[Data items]

▼

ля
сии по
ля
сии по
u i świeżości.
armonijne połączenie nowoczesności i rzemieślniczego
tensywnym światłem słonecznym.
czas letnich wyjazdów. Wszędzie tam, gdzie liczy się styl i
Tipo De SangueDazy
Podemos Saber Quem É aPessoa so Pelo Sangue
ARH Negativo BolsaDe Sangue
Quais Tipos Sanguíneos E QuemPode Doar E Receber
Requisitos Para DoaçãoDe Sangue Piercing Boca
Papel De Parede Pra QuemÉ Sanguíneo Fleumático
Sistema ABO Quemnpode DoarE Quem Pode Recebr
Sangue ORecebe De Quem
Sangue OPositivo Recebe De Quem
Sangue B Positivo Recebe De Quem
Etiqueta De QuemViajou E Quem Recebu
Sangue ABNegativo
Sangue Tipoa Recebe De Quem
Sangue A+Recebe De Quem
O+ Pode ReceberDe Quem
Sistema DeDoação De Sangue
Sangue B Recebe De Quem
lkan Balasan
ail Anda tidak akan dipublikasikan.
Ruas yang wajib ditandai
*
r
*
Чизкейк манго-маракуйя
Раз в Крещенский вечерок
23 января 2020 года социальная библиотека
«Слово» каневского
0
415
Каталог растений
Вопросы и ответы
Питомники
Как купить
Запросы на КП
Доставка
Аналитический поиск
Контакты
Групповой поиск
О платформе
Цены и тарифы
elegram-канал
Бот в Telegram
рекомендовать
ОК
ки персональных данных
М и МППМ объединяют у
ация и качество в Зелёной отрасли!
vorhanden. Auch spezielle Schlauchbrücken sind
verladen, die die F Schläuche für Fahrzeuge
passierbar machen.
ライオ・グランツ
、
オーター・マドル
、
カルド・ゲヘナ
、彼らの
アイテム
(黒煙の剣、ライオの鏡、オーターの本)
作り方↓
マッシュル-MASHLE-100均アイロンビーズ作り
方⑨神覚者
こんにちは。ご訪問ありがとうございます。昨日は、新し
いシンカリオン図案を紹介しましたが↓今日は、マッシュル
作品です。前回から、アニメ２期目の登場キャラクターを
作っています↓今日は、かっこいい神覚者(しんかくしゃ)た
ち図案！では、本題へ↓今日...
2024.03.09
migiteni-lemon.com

▲

▶ _Assignment_
Repeat each of the entries exactly.

▶ _Task response_
ля
сии по
ля
сии по
u i świeżości.
armonijne połączenie nowoczesności i rzemieślniczego
tensywnym światłem słonecznym.
czas letnich wyjazdów. Wszędzie tam, gdzie liczy się styl i
Tipo De SangueDazy
Podemos Saber Quem É aPessoa so Pelo Sangue
ARH Negativo BolsaDe Sangue
Quais Tipos Sanguíneos E QuemPode Doar E Receber
Requisitos Para DoaçãoDe Sangue Piercing Boca
Papel De Parede Pra QuemÉ Sanguíneo Fleumático
Sistema ABO Quemnpode DoarE Quem Pode Recebr
Sangue ORecebe De Quem
Sangue OPositivo Recebe De Quem
Sangue B Positivo Recebe De Quem
Etiqueta De QuemViajou E Quem Recebu
Sangue ABNegativo
Sangue Tipoa Recebe De Quem
Sangue A+Recebe De Quem
O+ Pode ReceberDe Quem
Sistema DeDoação De Sangue
Sangue B Recebe De Quem
lkan Balasan
ail Anda tidak akan dipublikasikan.
Ruas yang wajib ditandai
*
r
*
Чизкейк манго-маракуйя
Раз в Крещенский вечерок
23 января 2020 года социальная библиотека
«Слово» каневского
0
415
Каталог растений
Вопросы и ответы
Питомники
Как купить
Запросы на КП
Доставка
Аналитический поиск
Контакты
Групповой поиск
О платформе
Цены и тарифы
elegram-канал
Бот в Telegram
рекомендовать
ОК
ки персональных данных
М и МППМ объединяют у
ация и качество в Зелёной отрасли!
vorhanden. Auch spezielle Schlauchbrücken sind
verladen, die die F Schläuche für Fahrzeuge
passierbar machen.
ライオ・グランツ
、
オーター・マドル
、
カルド・ゲヘナ
、彼らの
アイテム
(黒煙の剣、ライオの鏡、オーターの本)
作り方↓
マッシュル-MASHLE-100均アイロンビーズ作り
方⑨神覚者
こんにちは。ご訪問ありがとうございます。昨日は、新し
いシンカリオン図案を紹介しましたが↓今日は、マッシュル
作品です。前回から、アニメ２期目の登場キャラクターを
作っています↓今日は、かっこいい神覚者(しんかくしゃ)た
ち図案！では、本題へ↓今日...
2024.03.09
migiteni-lemon.com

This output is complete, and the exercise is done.